The Financial Times has published an article on Lion Finance Group, describing it as one of the best-performing players in the UK banking sector. FT also highlights the company’s strong share performance, technological efficiency, and regional expansion strategy. It notes that Lion Finance’s results are among the strongest across Europe. The publication places particular emphasis on the bank’s low cost-to-income ratio, high profitability, and its exposure to the fast-growing economies of Georgia and Armenia. The article also discusses the company’s plans to acquire new banks in Eastern Europe and Central Asia.

,,Most London-listed banks had a good run in the past few years, but the best performer of all is not to be found on any UK high street. Shares in Lion Finance, a lender based in the country of Georgia, have risen 800 per cent since 2021, beating every bank on the Europe-wide Stoxx 600 and muscling its way this year into the FTSE 100.

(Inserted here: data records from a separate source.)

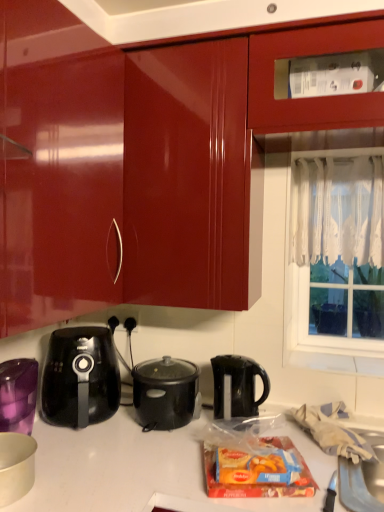 Question: Can you confirm if black plastic kettle at lower left, acting as the first kettle starting from the left, is positioned to the left of glossy wood cabinet at upper center?

Choices:
 (A) no
 (B) yes

Answer: (B)

Question: Is glossy wood cabinet at upper center located within black plastic kettle at lower left, the second kettle positioned from the right?

Choices:
 (A) no
 (B) yes

Answer: (A)

Question: Are black plastic kettle at lower left, the second kettle positioned from the right, and glossy wood cabinet at upper center far apart?

Choices:
 (A) yes
 (B) no

Answer: (B)

Question: Is black plastic kettle at lower left, the second kettle positioned from the right, taller than glossy wood cabinet at upper center?

Choices:
 (A) no
 (B) yes

Answer: (A)

Question: Is black plastic kettle at lower left, the second kettle positioned from the right, at the right side of glossy wood cabinet at upper center?

Choices:
 (A) yes
 (B) no

Answer: (B)

Question: Is black plastic kettle at lower left, acting as the first kettle starting from the left, shorter than glossy wood cabinet at upper center?

Choices:
 (A) no
 (B) yes

Answer: (B)

Question: Is glossy wood cabinet at upper center aimed at black plastic outlet at center?

Choices:
 (A) yes
 (B) no

Answer: (B)

Question: Considering the relative sizes of glossy wood cabinet at upper center and black plastic outlet at center in the image provided, is glossy wood cabinet at upper center shorter than black plastic outlet at center?

Choices:
 (A) yes
 (B) no

Answer: (B)

Question: Is glossy wood cabinet at upper center directly adjacent to black plastic outlet at center?

Choices:
 (A) no
 (B) yes

Answer: (A)

Question: Can you confirm if glossy wood cabinet at upper center is taller than black plastic outlet at center?

Choices:
 (A) yes
 (B) no

Answer: (A)

Question: Can you confirm if glossy wood cabinet at upper center is positioned to the right of black plastic outlet at center?

Choices:
 (A) no
 (B) yes

Answer: (B)

Question: Is the position of glossy wood cabinet at upper center less distant than that of black plastic outlet at center?

Choices:
 (A) yes
 (B) no

Answer: (A)

Question: Can you confirm if white matte bowl at lower left, the 1th kitchen appliance viewed from the left, is taller than black plastic slow cooker at center, which ranks as the 2th kitchen appliance in left-to-right order?

Choices:
 (A) no
 (B) yes

Answer: (A) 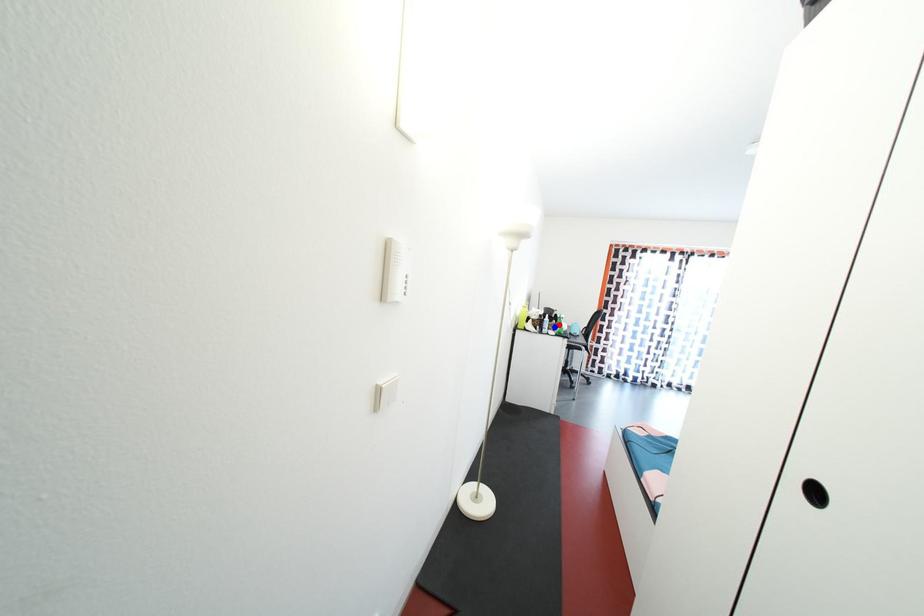 Question: Which of the two points in the image is closer to the camera?

Choices:
 (A) Blue point is closer.
 (B) Red point is closer.

Answer: (B) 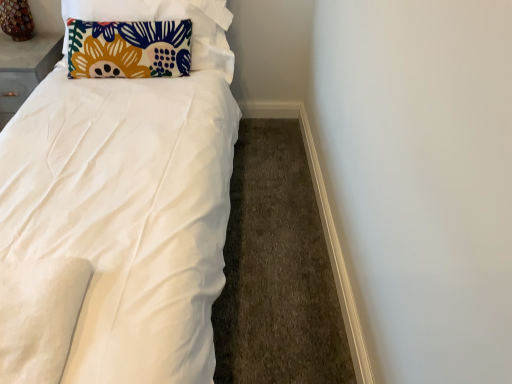 Question: From a real-world perspective, is matte gray table at upper left physically above wooden table lamp at upper left?

Choices:
 (A) no
 (B) yes

Answer: (A)

Question: Is matte gray table at upper left not near wooden table lamp at upper left?

Choices:
 (A) yes
 (B) no

Answer: (B)

Question: Is matte gray table at upper left completely or partially outside of wooden table lamp at upper left?

Choices:
 (A) yes
 (B) no

Answer: (A)

Question: From the image's perspective, does matte gray table at upper left appear lower than wooden table lamp at upper left?

Choices:
 (A) no
 (B) yes

Answer: (B)

Question: Is matte gray table at upper left bigger than wooden table lamp at upper left?

Choices:
 (A) no
 (B) yes

Answer: (B)

Question: Is floral fabric pillow at upper left taller or shorter than white smooth baseboard at lower right?

Choices:
 (A) tall
 (B) short

Answer: (A)

Question: Is floral fabric pillow at upper left situated inside white smooth baseboard at lower right or outside?

Choices:
 (A) outside
 (B) inside

Answer: (A)

Question: Is floral fabric pillow at upper left in front of or behind white smooth baseboard at lower right in the image?

Choices:
 (A) front
 (B) behind

Answer: (B)

Question: Looking at their shapes, would you say floral fabric pillow at upper left is wider or thinner than white smooth baseboard at lower right?

Choices:
 (A) wide
 (B) thin

Answer: (A)

Question: In the image, is floral fabric pillow at upper left on the left side or the right side of matte gray table at upper left?

Choices:
 (A) right
 (B) left

Answer: (A)

Question: Is floral fabric pillow at upper left inside the boundaries of matte gray table at upper left, or outside?

Choices:
 (A) outside
 (B) inside

Answer: (A)

Question: From the image's perspective, is floral fabric pillow at upper left above or below matte gray table at upper left?

Choices:
 (A) above
 (B) below

Answer: (A)

Question: From a real-world perspective, is floral fabric pillow at upper left above or below matte gray table at upper left?

Choices:
 (A) above
 (B) below

Answer: (A)

Question: From their relative heights in the image, would you say matte gray table at upper left is taller or shorter than white smooth baseboard at lower right?

Choices:
 (A) short
 (B) tall

Answer: (B)

Question: In the image, is matte gray table at upper left positioned in front of or behind white smooth baseboard at lower right?

Choices:
 (A) front
 (B) behind

Answer: (B)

What was once called Bank of Georgia listed in London in 2006, the first company from the Transcaucasian nation to do so. It expanded into neighbouring Armenia in 2024 by buying Ameriabank for $304mn. Since joining the FTSE 250 in 2012, Lion has beaten the total shareholder returns of that benchmark almost tenfold.
In one respect, it is a classic emerging markets play: a bet on two fast-growing but potentially volatile economies. The IMF expects 2026 GDP growth of more than 5 per cent in each country, while Lion expects it to be stronger still despite disruption caused by the war in Iran. That compares with the 1 per cent, give or take, that the IMF forecasts for the EU and the UK.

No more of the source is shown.